Listed entries Start Marker

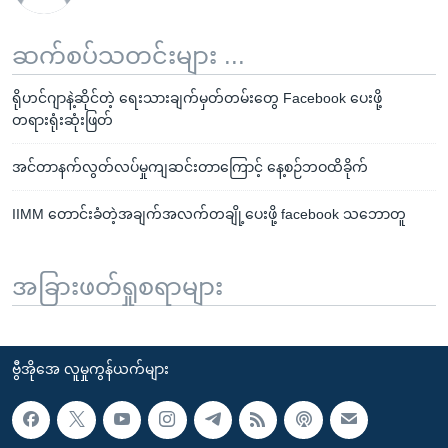
ဆက်စပ်သတင်းများ ...
ရိုဟင်ဂျာနဲ့ဆိုင်တဲ့ ရေးသားချက်မှတ်တမ်းတွေ Facebook ပေးဖို့
တရားရုံးဆုံးဖြတ်
အင်တာနက်လွတ်လပ်မှုကျဆင်းတာကြောင့် နေ့စဉ်ဘဝထိခိုက်
IIMM တောင်းခံတဲ့အချက်အလက်တချို့ပေးဖို့ facebook သဘောတူ
အခြားဖတ်ရှုစရာများ
ဗွီအိုအေ လူမှုကွန်ယက်များ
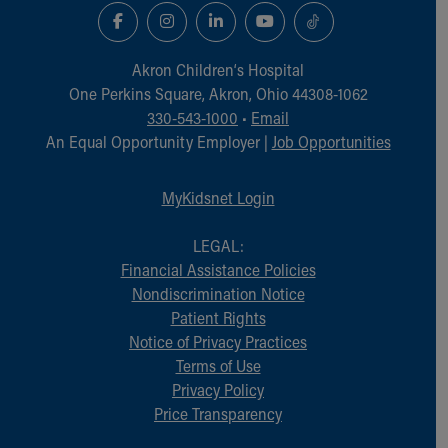
Akron Children‘s Hospital
One Perkins Square, Akron, Ohio 44308-1062
330-543-1000
•
Email
An Equal Opportunity Employer |
Job Opportunities
MyKidsnet Login
LEGAL:
Financial Assistance Policies
Nondiscrimination Notice
Patient Rights
Notice of Privacy Practices
Terms of Use
Privacy Policy
Price Transparency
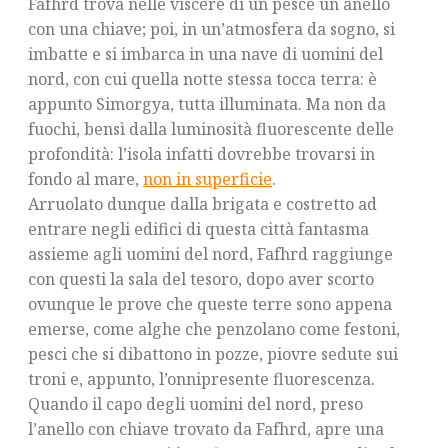
Fafhrd trova nelle viscere di un pesce un anello
con una chiave; poi, in un’atmosfera da sogno, si
imbatte e si imbarca in una nave di uomini del
nord, con cui quella notte stessa tocca terra: è
appunto Simorgya, tutta illuminata. Ma non da
fuochi, bensì dalla luminosità fluorescente delle
profondità: l’isola infatti dovrebbe trovarsi in
fondo al mare,
non in superficie
.
Arruolato dunque dalla brigata e costretto ad
entrare negli edifici di questa città fantasma
assieme agli uomini del nord, Fafhrd raggiunge
con questi la sala del tesoro, dopo aver scorto
ovunque le prove che queste terre sono appena
emerse, come alghe che penzolano come festoni,
pesci che si dibattono in pozze, piovre sedute sui
troni e, appunto, l’onnipresente fluorescenza.
Quando il capo degli uomini del nord, preso
l’anello con chiave trovato da Fafhrd, apre una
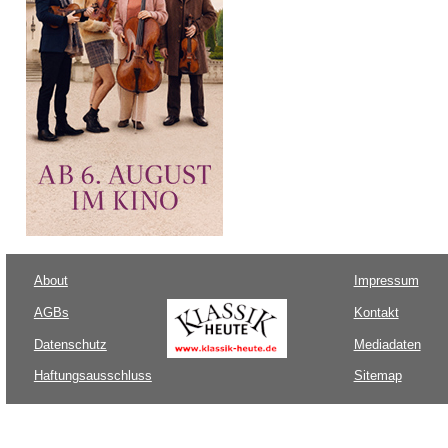
About
Impressum
AGBs
Kontakt
Datenschutz
Mediadaten
Haftungsausschluss
Sitemap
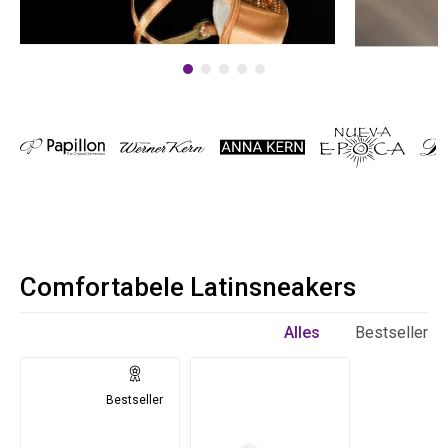
Comfortabele Latinsneakers
Alles
Bestseller
Bestseller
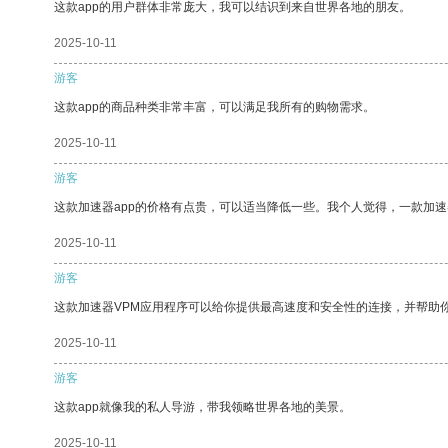
这款app的用户群体非常庞大，我可以结识到来自世界各地的朋友。
2025-10-11
游客
这款app的商品种类非常丰富，可以满足我所有的购物需求。
2025-10-11
游客
这款加速器app的价格有点贵，可以适当降低一些。我个人觉得，一款加速
2025-10-11
游客
这款加速器VPM应用程序可以给你提供最高速度和安全性的连接，并帮助
2025-10-11
游客
这款app就像我的私人导游，带我领略世界各地的美景。
2025-10-11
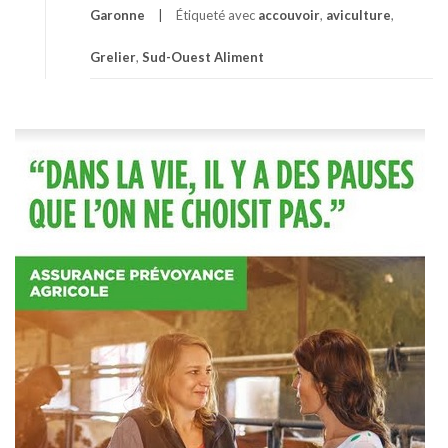
Garonne
Étiqueté avec
accouvoir
,
aviculture
,
Grelier
,
Sud-Ouest Aliment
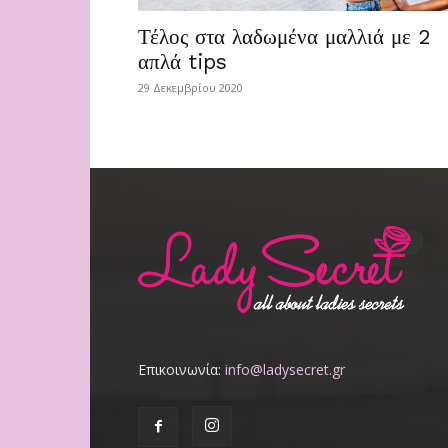
Τέλος στα λαδωμένα μαλλιά με 2
απλά tips
29 Δεκεμβρίου 2020
Επικοινωνία:
info@ladysecret.gr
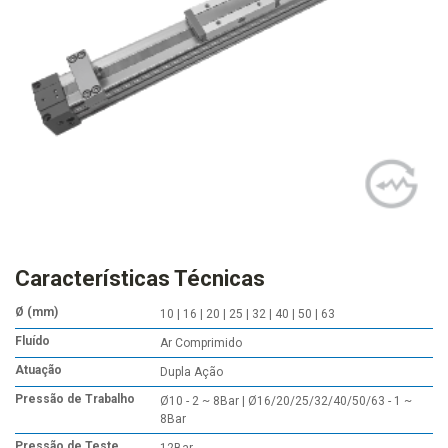
Características Técnicas
Ø (mm)
10 | 16 | 20 | 25 | 32 | 40 | 50 | 63
Fluído
Ar Comprimido
Atuação
Dupla Ação
Pressão de Trabalho
Ø10 - 2 ~ 8Bar | Ø16/20/25/32/40/50/63 - 1 ~
8Bar
Pressão de Teste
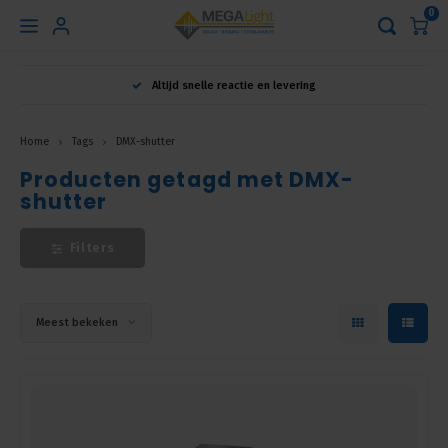
0
Hoofdmenu
Altijd snelle reactie en levering
Taal
Home
Tags
DMX-shutter
Producten getagd met DMX-
Nederlands
shutter
English
Filters
Français
Meest bekeken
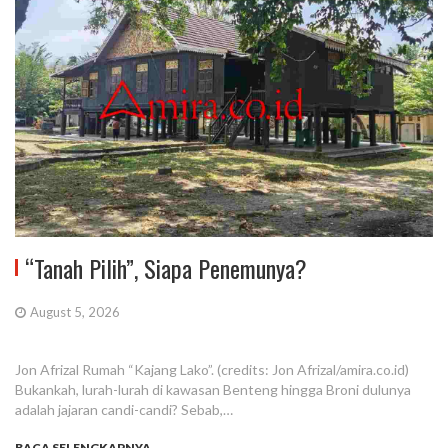
“Tanah Pilih”, Siapa Penemunya?
August 5, 2026
Jon Afrizal Rumah “Kajang Lako”. (credits: Jon Afrizal/amira.co.id)
Bukankah, lurah-lurah di kawasan Benteng hingga Broni dulunya
adalah jajaran candi-candi? Sebab,…
BACA SELENGKAPNYA...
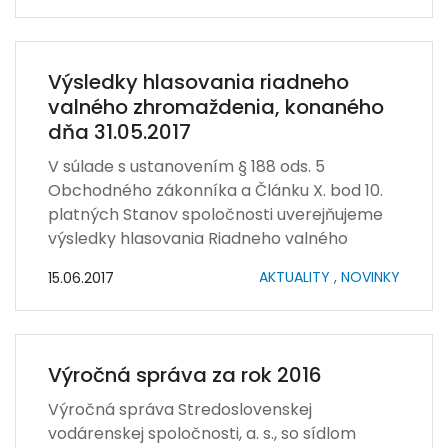
Výsledky hlasovania riadneho
valného zhromaždenia, konaného
dňa 31.05.2017
V súlade s ustanovením § 188 ods. 5
Obchodného zákonníka a Článku X. bod 10.
platných Stanov spoločnosti uverejňujeme
výsledky hlasovania Riadneho valného
zhromaždenia, ktoré sa konalo dňa
AKTUALITY ,
NOVINKY
15.06.2017
31.05.2017.
Výročná správa za rok 2016
Výročná správa Stredoslovenskej
vodárenskej spoločnosti, a. s., so sídlom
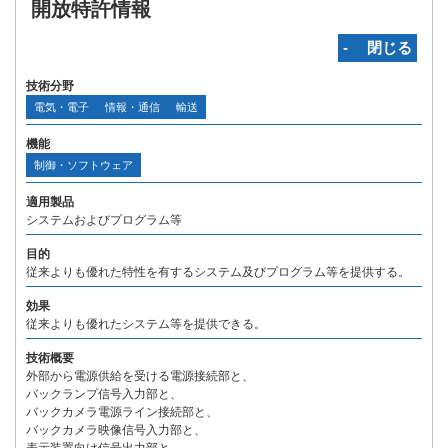
開放特許情報
‐ 閉じる
技術分野
電気・電子
情報・通信
輸送
機能
制御・ソフトウェア
適用製品
システムおよびプログラム等
目的
従来よりも優れた特性を有するシステム及びプログラム等を提供する。
効果
従来よりも優れたシステム等を提供できる。
技術概要
外部から電源供給を受ける電源接続部と、
バックランプ信号入力部と、
バックカメラ電源ライン接続部と、
バックカメラ映像信号入力部と、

Listed entries End Marker

→ Requirement: Up to and including the line with "Akron Children‘s Hospital", copy the data above from its first line. Skip pictures.

→ Answer space:
ဆက်စပ်သတင်းများ ...
ရိုဟင်ဂျာနဲ့ဆိုင်တဲ့ ရေးသားချက်မှတ်တမ်းတွေ Facebook ပေးဖို့
တရားရုံးဆုံးဖြတ်
အင်တာနက်လွတ်လပ်မှုကျဆင်းတာကြောင့် နေ့စဉ်ဘဝထိခိုက်
IIMM တောင်းခံတဲ့အချက်အလက်တချို့ပေးဖို့ facebook သဘောတူ
အခြားဖတ်ရှုစရာများ
ဗွီအိုအေ လူမှုကွန်ယက်များ
Akron Children‘s Hospital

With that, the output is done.